The Office for Civil Rights (OCR) recently announced another settlement involving investigations under its Right of Access Initiative. This settlement, the sixteenth such agreements under the Initiative, involves San Diego-based Sharp HealthCare, doing business as Sharp Rees-Stealy Medical Centers (SRMC). In the settlement, OCR alleged that it received a complaint on June 11, 2019, that SRMC “failed to timely respond” to a patient’s request to electronically access his medical records. OCR provided technical assistance to SRMC and closed the case.
OCR subsequently received a second, similar complaint that SRMC still had not received the medical records as of August 19, 2019. OCR notes in the Resolution Agreement with SRMC that SRMC did not provide access to the requested records until October 15, 2019.
In settling with SRMC, OCR stated that its investigation found that SRMC failed to timely respond to the request for the records from the third-party recipient.

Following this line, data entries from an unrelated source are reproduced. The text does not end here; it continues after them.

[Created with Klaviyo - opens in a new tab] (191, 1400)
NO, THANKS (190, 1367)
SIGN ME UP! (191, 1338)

SRMC agreed to pay the OCR $70,000 to settle the case and to enter into a standard Corrective Action Plan.
The reason this is so interesting is that it is apparent from reading the Resolution Agreement that the request to access the medical records of the patient did not come directly from the patient, but from a third party. Covered entities are often faced with requests for medical records from third parties on behalf of patients. These third parties could be family members, executors of estates, guardians, administrators, parents, or lawyers. Under HIPAA, covered entities are not permitted to simply hand over medical records to individuals who are not the patient, and requests from third parties can be tricky for many reasons. In general, covered entities are prohibited from providing medical records of patients without the patient’s specific authorization. Although the background detailed facts of this settlement are not known, reading between the lines it looks like the request came from the patient’s attorney.
Covered entities often receive requests for medical records from attorneys, but often are not accompanied by HIPAA-compliant authorization forms to enable the covered entity to provide the medical records to the attorney. Although as attorneys we are used to being able to obtain documents on behalf of clients we represent, HIPAA does not allow covered entities to provide medical records to attorneys without a valid HIPAA authorization form. If an attorney provides the covered entity with a valid authorization form, the request is no different than the request of the patient, and the covered entity must provide access to the records under HIPAA and the OCR’s Right of Access Initiative. The lesson here is to treat the valid request from the attorney no differently than the request from the patient and to provide access to the records within the time frame outlined in HIPAA. Otherwise, the attorney may file a complaint with the OCR.